Updated: 07/11/2014 12:57 PM
Created: 07/10/2014 10:46 AM KSTP.com
A band of gorillas briefly escaped their main enclosure at Como Park Zoo on Thursday but no people or animals were ever at risk, according to zoo officials.
At 9:50 a.m. a radio call was made that a bachelor group of three gorillas had left their indoor enclosure through an unsecured door behind the scenes of the indoor gorilla habitat, according to zoo officials.
We're told the gorillas were always secured within the building and within "gorilla-proof" barriers. Como Park Zoo and Conservatory does not open to the public until 10 a.m., and those on the grounds were told by zoo officials to get to a secured safe areas as a precaution.
Zoo staff say the gorillas were just curious. A staff member left a door unlocked at the indoor gorilla exhibit, and within 10 minutes, three gorillas found a way out.
They never left the building, and zoo officials say they were always secure in a gorilla-proof area, and their emergency management plan worked well.
The 450-pound Virgil got out of this glass enclosure and wandered around the back of the exhibit for nearly an hour.

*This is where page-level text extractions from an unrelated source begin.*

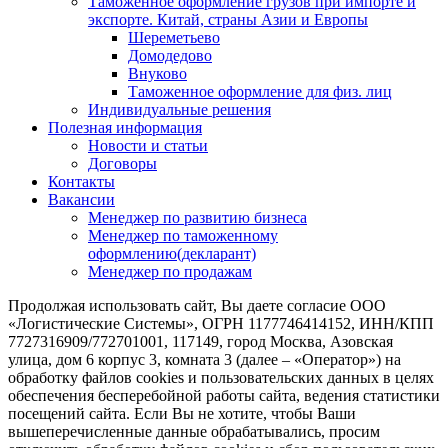
Таможенное оформление грузов при импорте и
экспорте. Китай, страны Азии и Европы
Шереметьево
Домодедово
Внуково
Таможенное оформление для физ. лиц
Индивидуальные решения
Полезная информация
Новости и статьи
Договоры
Контакты
Вакансии
Менеджер по развитию бизнеса
Менеджер по таможенному
оформлению(декларант)
Менеджер по продажам
Продолжая использовать сайт, Вы даете согласие ООО
«Логистические Системы», ОГРН 1177746414152, ИНН/КПП
7727316909/772701001, 117149, город Москва, Азовская
улица, дом 6 корпус 3, комната 3 (далее – «Оператор») на
обработку файлов cookies и пользовательских данных в целях
обеспечения бесперебойной работы сайта, ведения статистики
посещений сайта. Если Вы не хотите, чтобы Ваши
вышеперечисленные данные обрабатывались, просим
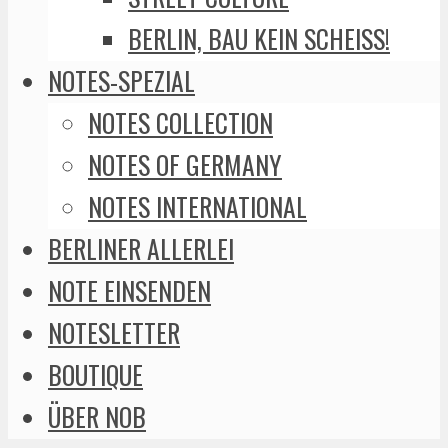
BERLIN, BAU KEIN SCHEISS!
NOTES-SPEZIAL
NOTES COLLECTION
NOTES OF GERMANY
NOTES INTERNATIONAL
BERLINER ALLERLEI
NOTE EINSENDEN
NOTESLETTER
BOUTIQUE
ÜBER NOB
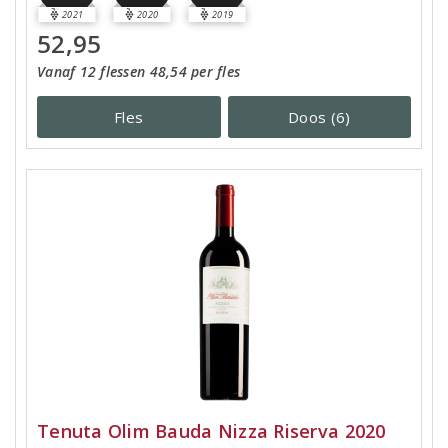
2021
2020
2019
52,95
Vanaf 12 flessen 48,54 per fles
Fles
Doos (6)
Tenuta Olim Bauda Nizza Riserva 2020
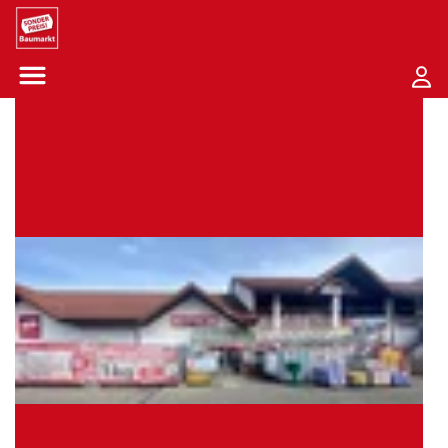
Sounder Preis Logo
Menü öffnen-Schaltfläche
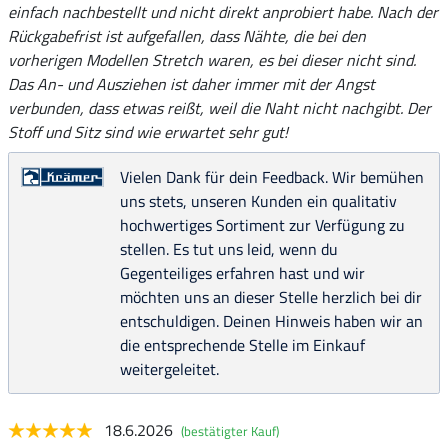
einfach nachbestellt und nicht direkt anprobiert habe. Nach der
Rückgabefrist ist aufgefallen, dass Nähte, die bei den
vorherigen Modellen Stretch waren, es bei dieser nicht sind.
Das An- und Ausziehen ist daher immer mit der Angst
verbunden, dass etwas reißt, weil die Naht nicht nachgibt. Der
Stoff und Sitz sind wie erwartet sehr gut!
Vielen Dank für dein Feedback. Wir bemühen
uns stets, unseren Kunden ein qualitativ
hochwertiges Sortiment zur Verfügung zu
stellen. Es tut uns leid, wenn du
Gegenteiliges erfahren hast und wir
möchten uns an dieser Stelle herzlich bei dir
entschuldigen. Deinen Hinweis haben wir an
die entsprechende Stelle im Einkauf
weitergeleitet.
18.6.2026
(bestätigter Kauf)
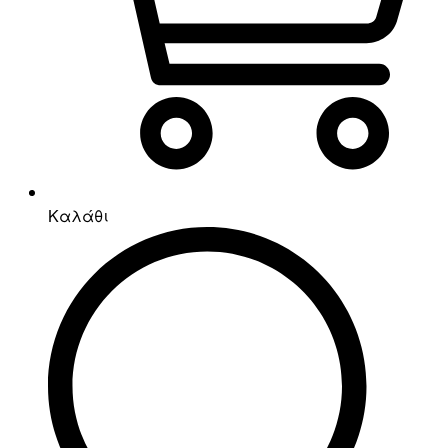
Καλάθι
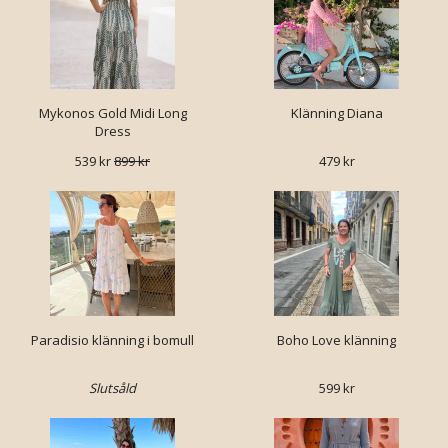
Mykonos Gold Midi Long
Klänning Diana
Dress
539 kr
899 kr
479 kr
Paradisio klänning i bomull
Boho Love klänning
Slutsåld
599 kr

"Virgil didn't even go as far as we anticipated he would go," said Allison Jungheim, Senior Zoo Keeper, Como Zoo.
For a while he was joined by the other two 15-year-old bachelors, Sampson and Jabir, but after 20 minutes, they got bored.
"They decided they had enough of that and went into their habitat," said Matt Reinartz, Como Park Zoo Spokesperson.
Virgil found the jackpot: the closet where all of his treats are stored.
"You have a pretty good-sized gorilla that was ruining the enrichment closet," Jungheim said.
The zoo went on lock-down, calling out code 99, which activates their emergency response plan.
The zoo was set to open in 10 minutes, so visitors weren't allowed into the zoo.
"They wanted to people to start making their way inside the conservatory," said Mark Westphall, a zoo visitor.
"We were just kind of guessing what it could be; was it a zebra, was it a giraffe, gorilla? We didn't have any idea," said Angie Rogosheske, a zoo visitor.
Allison Jungheim is one of five zookeepers trained with a tranquilizer. Her traquilizer was ready but was never used on Virgil.
In the case of a more dangerous animal, like a tiger or lion, there are dozens of zoo keepers trained in using a firearm in case of their escape.
"You do not want to destroy a Great Ape; they're very valuable genetically, and they are not likely to kill or harm a person," Jungheim said.
They usually don't escape, either.
"We're a world class zoo; world class zoos don't have this kind of this happening, so it was quite a surprise to us," Reinartz said.
After about 50 minutes of wandering free,Virgil was finally coaxed back inside his enclosed habitat; no harm, no foul.
The St. Paul Police were notified of the issue, but since the gorilla was inside a building, they weren't asked to respond.
The last time a gorilla got out, was in 1994; Casey leaped over the enclosure at the old exhibit. He saw the veterinarian, he didn't like it and jumped back into the exhibit.